The diagram below gives a conceptual overview of the caches supported by Crowd, including the LDAP caching discussed on this page. For an overview of the other types of caching offered by Crowd, please refer to Overview of Caching.

Supported LDAP Directories

Directory Monitoring Mechanism
ApacheDS version 1.5.0 and later Listening, via 'persistent search'.
See details below.
Microsoft Active Directory Polling, via 'uSNChanged'.
See details below.

LDAP Persistent Search

For supported LDAP directories, Crowd monitors changes via the LDAP change notification feature known as 'persistent search'. The word 'persistent' means that the search remains active forever, once initiated. Crowd performs the initial search on the LDAP directory and receives the results. From that point on, whenever an entry in the result set is updated, the LDAP directory sends Crowd a new copy of that entry.

Microsoft Active Directory Change Notification

Crowd sends a request to AD at regular intervals, asking to be notified of changes made since the last request, via the uSNChanged attribute. You can configure the time interval on Crowd's Directory Connector screen for your Active Directory. Details are in MSDN.

Configuring the Cache

Screen snippet: Cache Configuration for Microsoft Active Directory



You can enable or disable the cache for each directory via the Crowd Directory Connector screen, provided that the directory supports LDAP caching. Below are descriptions of and guidelines for the configuration settings.

Setting the Maximum Number of Elements in Memory

When configuring the cache, you can set the 'Max Cache Elements in Memory'. This number is proportional to the number of users/groups that can be stored in memory before overflowing to disk. If you have limited JVM memory constraints, you can set the number to a lower value. Note that loading from disk can be significantly slower than loading from memory.

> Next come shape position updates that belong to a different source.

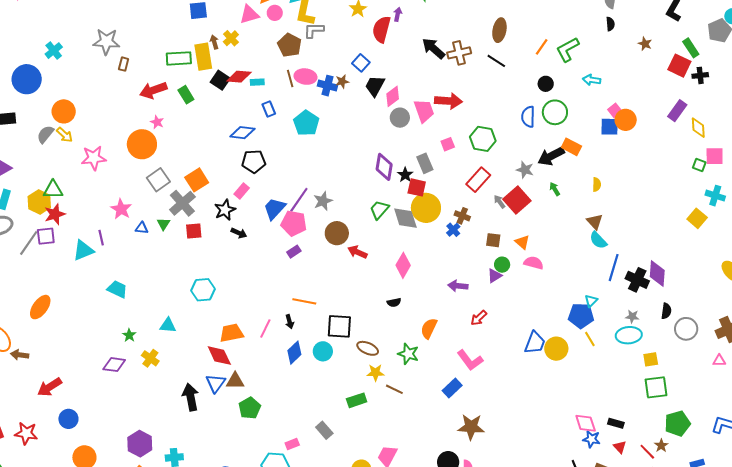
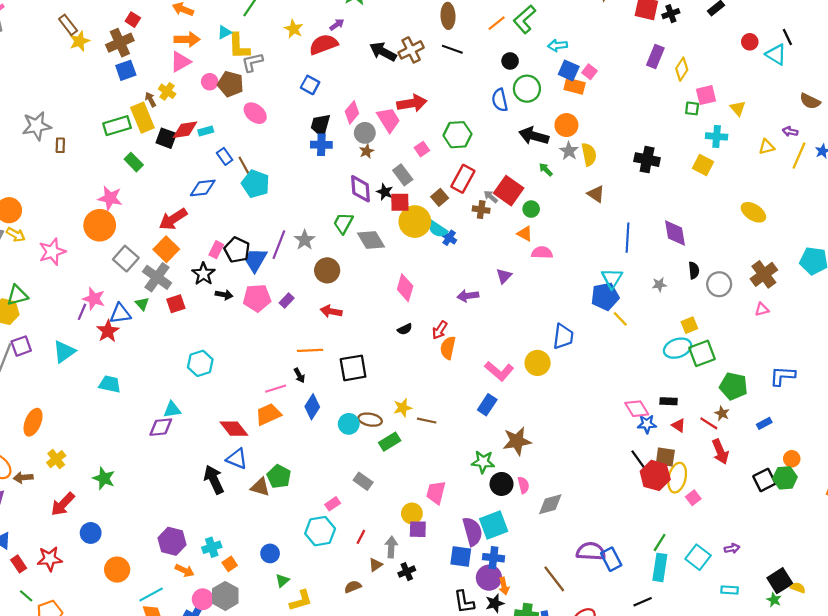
pink circle: (275, 13) -> (210, 82), moved
purple arrow: (398, 14) -> (337, 25), turned 56
red semicircle: (382, 29) -> (323, 44), turned 68
orange line: (542, 47) -> (497, 23), turned 30
pink ellipse: (305, 77) -> (255, 113), turned 45
brown line: (290, 79) -> (244, 165), moved
brown star: (342, 82) -> (367, 151), moved
blue cross: (327, 86) -> (321, 145), moved
black trapezoid: (375, 86) -> (321, 125), moved
red arrow: (153, 90) -> (173, 219), moved
orange circle: (626, 120) -> (566, 125), moved
pink star: (157, 122) -> (110, 198), size x1.6
cyan pentagon: (306, 123) -> (256, 184), moved
blue square: (610, 127) -> (569, 70), moved, turned 36
yellow diamond: (698, 128) -> (682, 69), turned 50
orange rectangle: (571, 147) -> (575, 86), moved
black arrow: (551, 156) -> (534, 136), turned 56
black pentagon: (254, 161) -> (237, 250), moved, turned -30
gray star: (525, 170) -> (569, 151), moved, turned 30
yellow semicircle: (597, 185) -> (589, 154), size x1.5
green trapezoid: (379, 210) -> (343, 223), moved
red star: (55, 214) -> (108, 331), moved
brown cross: (462, 216) -> (481, 210), moved
gray diamond: (405, 218) -> (371, 240), moved
pink pentagon: (294, 223) -> (257, 298), moved
blue triangle: (142, 228) -> (120, 314), size x1.5
purple line: (101, 238) -> (82, 312), moved, turned 49
brown square: (493, 240) -> (440, 197), moved, turned -35
cyan semicircle: (598, 240) -> (437, 229), moved
red arrow: (357, 252) -> (331, 311), moved
green circle: (502, 265) -> (531, 209), moved
black cross: (637, 280) -> (647, 160), moved
cyan triangle: (591, 301) -> (612, 278), size x1.5
red arrow: (479, 318) -> (440, 330), moved
pink line: (265, 328) -> (276, 389), turned 60
orange trapezoid: (231, 333) -> (268, 414), moved
green star: (129, 335) -> (104, 478), moved, size x1.5
cyan ellipse: (629, 335) -> (678, 348), moved
brown ellipse: (368, 348) -> (370, 420), moved
yellow circle: (556, 349) -> (538, 363), moved
cyan circle: (323, 351) -> (349, 424), moved
green star: (408, 354) -> (483, 462), moved
yellow cross: (150, 358) -> (56, 459), moved, turned 30
purple diamond: (114, 365) -> (161, 427), moved
brown triangle: (235, 381) -> (260, 487), moved, turned 30
blue triangle: (216, 383) -> (237, 459), turned -30
green pentagon: (677, 424) -> (733, 386), turned -30

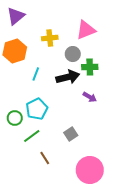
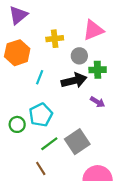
gray square: (71, 134) -> (77, 142), size x1.6
green line: (32, 136) -> (49, 144), moved
brown line: (45, 158) -> (41, 168), moved

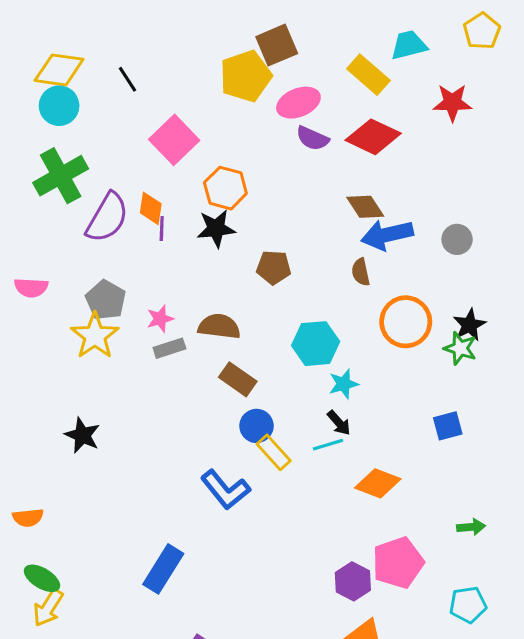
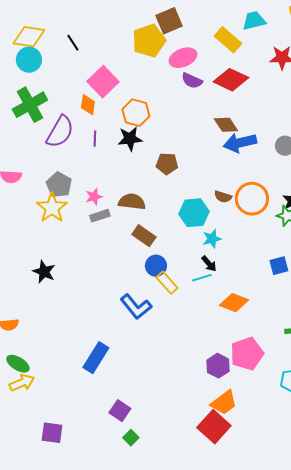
orange diamond: (151, 208) -> (88, 105), moved
brown semicircle: (361, 272) -> (223, 197), moved, turned -60
yellow arrow: (48, 608) -> (22, 383), turned -145

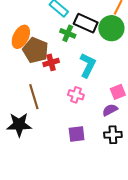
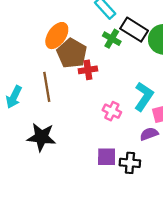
cyan L-shape: (88, 65) -> (144, 96), moved
brown line: (34, 97) -> (47, 87), moved
black cross: (113, 135) -> (130, 163), moved

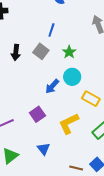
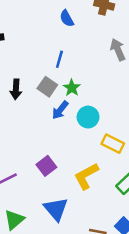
green star: (69, 52) -> (72, 88), moved
blue arrow: (52, 86) -> (60, 110), moved
blue triangle: (44, 149) -> (56, 209), size x1.5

Crowd uses Ehcache for its cache implementation. The maximum number of elements in memory is one of the configuration settings allowed by Ehcache. Each cached directory consists of about 20 internal caches. The maximum number of elements in memory corresponds to the maximum elements per internal cache.

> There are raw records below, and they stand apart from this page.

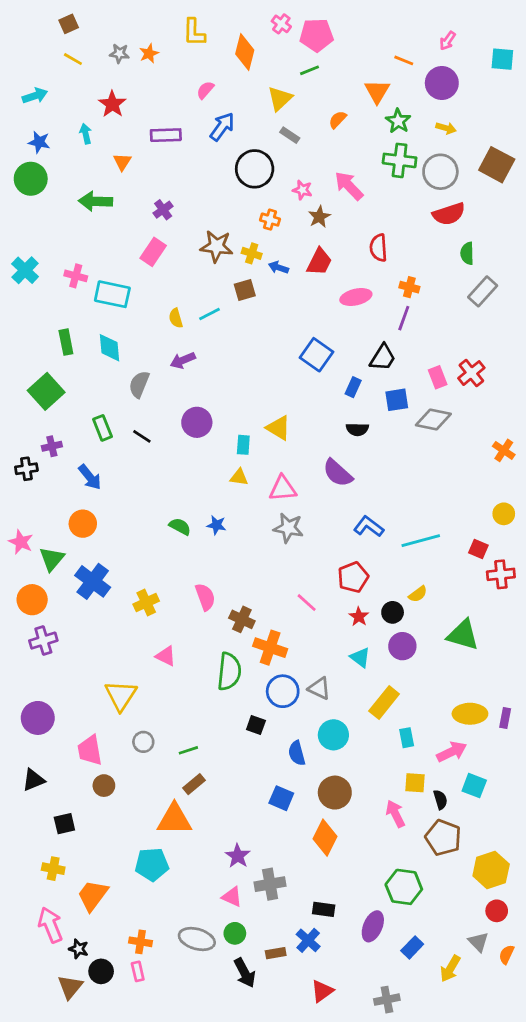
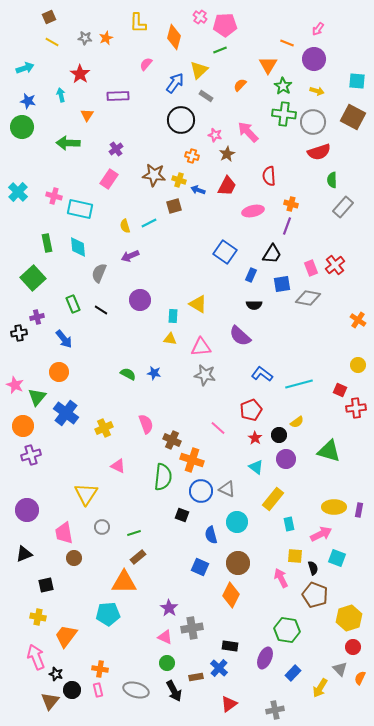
cyan square: (502, 59) -> (357, 81), moved
blue arrow: (222, 127) -> (175, 83), moved
gray ellipse: (197, 939) -> (136, 690), moved

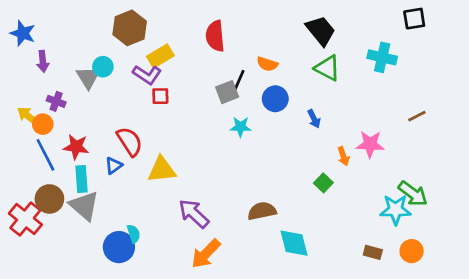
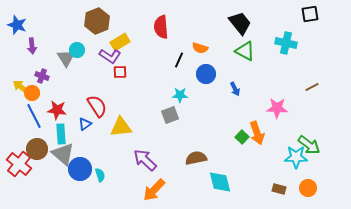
gray square: (227, 92) -> (170, 115), moved
orange arrow: (343, 156) -> (257, 133), moved, size x1.6
blue circle: (119, 247) -> (80, 169), moved

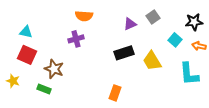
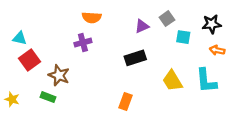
cyan triangle: (26, 32) -> (20, 38), moved
cyan square: (175, 40) -> (183, 37), moved, turned -32
red square: (27, 55) -> (29, 60), turned 30
yellow trapezoid: (152, 61) -> (172, 81), moved
yellow star: (13, 81) -> (12, 99), moved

The largest internal cache maps DNs to principals/groups/roles. Therefore the maximum number of elements in memory should approximate the sum of principals + groups + roles in the scope of your configured LDAP subtrees.

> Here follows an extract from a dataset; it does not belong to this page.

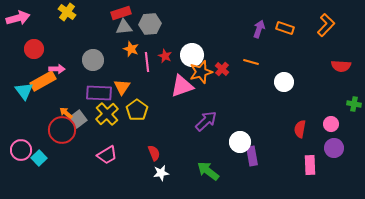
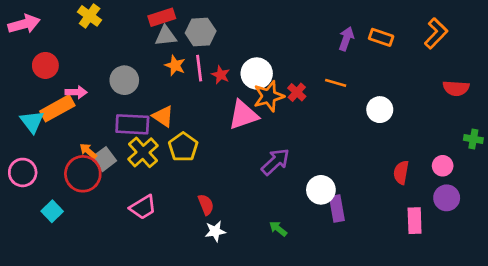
pink line: (147, 62) -> (199, 68), moved
orange triangle: (122, 87) -> (163, 116), turned -30
pink circle: (21, 150) -> (23, 172), moved
green arrow: (208, 171) -> (278, 229), size x0.6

We recommend leaving this value at the default 50,000 unless you experience memory problems. This setting means that if the number of principals + groups + roles exceeds 50,000, then some of the entities will overflow to a disk-based cache.

We have tested with up to 8,000 users and 8,000 groups. We used 512 MB of JVM memory (-Xmx) and set the maximum number of elements in memory to 50,000.

Setting the Polling Interval for Cache Updates

When configuring the cache for Microsoft Active Directory, you can set the 'Polling Interval'. This is the time interval (number of seconds) that Crowd will wait between its requests for updates from AD.

The length of your polling interval depends on the length of time you can tolerate stale data. If you poll more frequently, then your data will be more up to date. The downside of polling more frequently is that you may overload your AD server with requests.

A good value for the polling interval would take into account the performance of your AD server and the size of the pipe between the AD server and the Crowd server.

If in doubt, we recommend that you start with an interval of 5 or 10 minutes and reduce the value incrementally. You will need to experiment with your setup. You can use Crowd's performance profiling feature to see the performance of your setup.

Very short and very long intervals:

  • We have tested polling intervals as short as 15 seconds, when the AD server is on the local network. Any shorter would mean that the polling interval exceeds the time taken to perform the poll operation. Each poll consists of 6 operations: searching for created or updated principals/groups/roles (3), and searching for deleted principals/groups/roles (3).
  • Alternatively, if you are confident that most of the AD updates will be done via Crowd and that there will be very few changes on the AD server that do not originate from Crowd, then you can set the polling interval to be something much larger, e.g. 2 hours. Note that in this case, any change made to the AD server outside of Crowd may take up to two hours to appear in Crowd.

Inspecting and Flushing the Cache

You can view directory information via the Directory Browser. The 'View Directory' screen allows you to:

  • See basic cache information — View the number of users, groups, and roles cached and the date on which the cache was last updated.
  • Flush the cache — Click the 'Flush Cache' button to remove all cached elements. Crowd will lazily reload data when the data is next requested by a client application.


Screenshot: Inspecting and flushing the cache

Limitations

Limitations for All Directories

The following comments apply to all directory types, including Microsoft Active Directory.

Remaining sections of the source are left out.